Design, Setting, and Participants  The population biobank of Estonia contains 52 000 participants enrolled from 2002 through 2010. General practitioners examined participants and filled out a questionnaire of health- and lifestyle-related questions, as well as reported diagnoses. Copy number variant analysis was conducted on a random sample of 7877 individuals and genotype-phenotype associations with education and disease traits were evaluated.
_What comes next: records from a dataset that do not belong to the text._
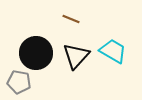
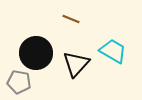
black triangle: moved 8 px down
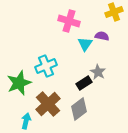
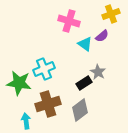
yellow cross: moved 3 px left, 2 px down
purple semicircle: rotated 128 degrees clockwise
cyan triangle: rotated 28 degrees counterclockwise
cyan cross: moved 2 px left, 3 px down
green star: rotated 30 degrees clockwise
brown cross: rotated 25 degrees clockwise
gray diamond: moved 1 px right, 1 px down
cyan arrow: rotated 21 degrees counterclockwise
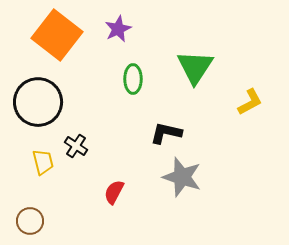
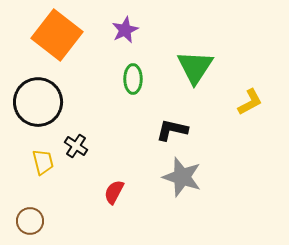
purple star: moved 7 px right, 1 px down
black L-shape: moved 6 px right, 3 px up
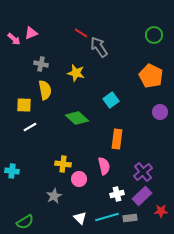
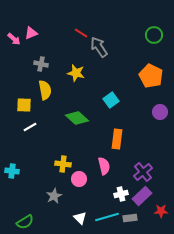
white cross: moved 4 px right
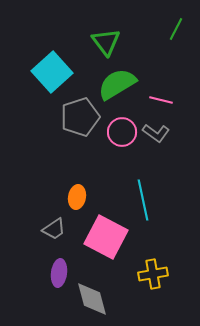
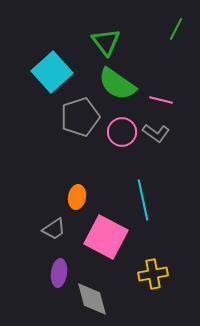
green semicircle: rotated 114 degrees counterclockwise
Our results were replicated on a high-functioning group of 993 Estonians and 3 geographically distinct populations in the United Kingdom, the United States, and Italy.

Main Outcomes and Measures  Phenotypes of genomic disorders in the general population, prevalence of autosomal CNVs, and association of these variants with educational attainment (from less than primary school through scientific degree) and prevalence of intellectual disability.

Results  Of the 7877 in the Estonian cohort, we identified 56 carriers of CNVs associated with known syndromes. Their phenotypes, including cognitive and psychiatric problems, epilepsy, neuropathies, obesity, and congenital malformations are similar to those described for carriers of identical rearrangements ascertained in clinical cohorts. A genome-wide evaluation of rare autosomal CNVs (frequency, ≤0.05%; ≥250 kb) identified 831 carriers (10.5%) of the screened general population. Eleven of 216 (5.1%) carriers of a deletion of at least 250 kb (odds ratio [OR], 3.16; 95% CI, 1.51-5.98; P = 1.5e-03) and 6 of 102 (5.9%) carriers of a duplication of at least 1 Mb (OR, 3.67; 95% CI, 1.29-8.54; P = .008) had an intellectual disability compared with 114 of 6819 (1.7%) in the Estonian cohort. The mean education attainment was 3.81 (P = 1.06e-04) among 248 (≥250 kb) deletion carriers and 3.69 (P = 5.024e-05) among 115 duplication carriers (≥1 Mb). Of the deletion carriers, 33.5% did not graduate from high school (OR, 1.48; 95% CI, 1.12-1.95; P = .005) and 39.1% of duplication carriers did not graduate high school (OR, 1.89; 95% CI, 1.27-2.8; P = 1.6e-03). Evidence for an association between rare CNVs and lower educational attainment was supported by analyses of cohorts of adults from Italy and the United States and adolescents from the United Kingdom.

Conclusions and Relevance  Known pathogenic CNVs in unselected, but assumed to be healthy, adult populations may be associated with unrecognized clinical sequelae. Additionally, individually rare but collectively common intermediate-size CNVs may be negatively associated with educational attainment. Replication of these findings in additional population groups is warranted given the potential implications of this observation for genomics research, clinical care, and public health.